The following code reproduces my problem:

envirtest = function()
{
   require(data.table)
   df = data.frame(x=1:10)
   selectnum = 5
   rxDataFrameToXdf(df, "testxdf.xdf")
   testdf = rxXdfToDataFrame("testxdf.xdf",rowSelection=(x==selectnum),transformEnvir=environment())
   testdt = setDT(testdf)
}

The error that occurs:

Error in envirtest() : could not find function "setDT"

However, if instead of setDT(), data.table::setDT() is used, then the function executes.

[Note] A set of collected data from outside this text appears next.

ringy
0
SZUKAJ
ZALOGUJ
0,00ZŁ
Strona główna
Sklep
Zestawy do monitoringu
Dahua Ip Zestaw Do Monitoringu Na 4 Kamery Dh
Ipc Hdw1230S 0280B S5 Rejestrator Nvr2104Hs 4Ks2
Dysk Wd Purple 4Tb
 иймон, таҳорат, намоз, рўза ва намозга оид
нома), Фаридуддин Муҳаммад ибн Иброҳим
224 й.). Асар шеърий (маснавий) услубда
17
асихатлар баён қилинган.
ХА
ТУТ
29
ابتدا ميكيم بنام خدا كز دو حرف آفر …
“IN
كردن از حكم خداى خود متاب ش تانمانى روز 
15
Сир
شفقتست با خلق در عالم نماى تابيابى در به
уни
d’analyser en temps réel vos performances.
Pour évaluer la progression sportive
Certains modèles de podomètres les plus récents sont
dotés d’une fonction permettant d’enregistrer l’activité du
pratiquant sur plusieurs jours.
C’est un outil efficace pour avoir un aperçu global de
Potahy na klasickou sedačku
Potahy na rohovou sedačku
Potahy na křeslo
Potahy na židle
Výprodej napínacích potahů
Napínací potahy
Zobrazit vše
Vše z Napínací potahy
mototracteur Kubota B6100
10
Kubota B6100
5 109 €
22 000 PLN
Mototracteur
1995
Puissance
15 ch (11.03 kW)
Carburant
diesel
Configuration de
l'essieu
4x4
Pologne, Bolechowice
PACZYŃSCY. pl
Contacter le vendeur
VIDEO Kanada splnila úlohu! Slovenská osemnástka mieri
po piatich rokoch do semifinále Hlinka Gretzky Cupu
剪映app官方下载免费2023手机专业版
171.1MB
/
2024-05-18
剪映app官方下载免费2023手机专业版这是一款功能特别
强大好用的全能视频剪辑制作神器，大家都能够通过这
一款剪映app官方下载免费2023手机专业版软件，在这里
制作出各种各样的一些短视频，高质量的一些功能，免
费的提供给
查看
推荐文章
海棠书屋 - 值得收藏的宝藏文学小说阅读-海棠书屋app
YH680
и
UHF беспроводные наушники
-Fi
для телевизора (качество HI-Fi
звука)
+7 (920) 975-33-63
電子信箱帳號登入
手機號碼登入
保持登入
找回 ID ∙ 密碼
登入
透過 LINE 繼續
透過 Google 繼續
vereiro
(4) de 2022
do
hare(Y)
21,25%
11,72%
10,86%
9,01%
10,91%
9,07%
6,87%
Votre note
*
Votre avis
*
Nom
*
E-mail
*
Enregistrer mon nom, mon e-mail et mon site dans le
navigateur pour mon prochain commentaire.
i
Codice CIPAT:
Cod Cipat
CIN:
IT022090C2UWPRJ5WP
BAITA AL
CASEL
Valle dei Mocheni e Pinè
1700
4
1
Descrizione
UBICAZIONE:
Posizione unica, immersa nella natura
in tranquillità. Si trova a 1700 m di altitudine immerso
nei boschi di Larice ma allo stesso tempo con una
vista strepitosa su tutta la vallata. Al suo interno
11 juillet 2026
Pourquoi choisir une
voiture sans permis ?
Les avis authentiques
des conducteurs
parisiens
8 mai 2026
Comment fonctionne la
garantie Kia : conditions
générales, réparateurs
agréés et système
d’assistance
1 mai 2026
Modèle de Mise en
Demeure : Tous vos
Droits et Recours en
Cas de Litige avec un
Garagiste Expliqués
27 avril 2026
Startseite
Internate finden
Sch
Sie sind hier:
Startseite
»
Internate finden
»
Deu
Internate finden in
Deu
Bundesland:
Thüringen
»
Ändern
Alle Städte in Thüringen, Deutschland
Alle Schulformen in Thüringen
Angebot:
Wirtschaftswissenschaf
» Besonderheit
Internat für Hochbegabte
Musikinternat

edit: I forgot to mention that I had tried it without transformEnvir set and everything worked properly. Also, tables() was changed to setDT() to avoid possible confusion.


Solution

  • Here is a solution to your problem, together with a partial explanation:

    • At the completion of the transformation, the transformation environment gets cleared.
    • This means it is safer to create an environment and then adding any objects into this environment before starting the rx-function.

    Concretely:

    env <- new.env()
    env$selectnum = 5
    

    Set up your function like this:

    envirtest = function()
    {
      require(data.table)
      df = data.frame(x=1:10)
      env <- new.env()
      env$selectnum = 5
    
      rxDataFrameToXdf(df, "testxdf.xdf", overwrite=TRUE)
      testdf <- rxXdfToDataFrame("testxdf.xdf",
                                 rowSelection=(x==selectnum),
                                 transformEnvir=env
      )
      setDT(testdf)
    }
    

    Now try it:

    x <- envirtest()
    
    Rows Read: 10, Total Rows Processed: 10, Total Chunk Time: 0.006 seconds 
    Rows Processed: 1
    Time to read data file: 0.00 secs.
    Time to convert to data frame: less than .001 secs.
    
    str(x)
    
    Classes ‘data.table’ and 'data.frame':  1 obs. of  1 variable:
     $ x: int 5
     - attr(*, ".internal.selfref")=<externalptr>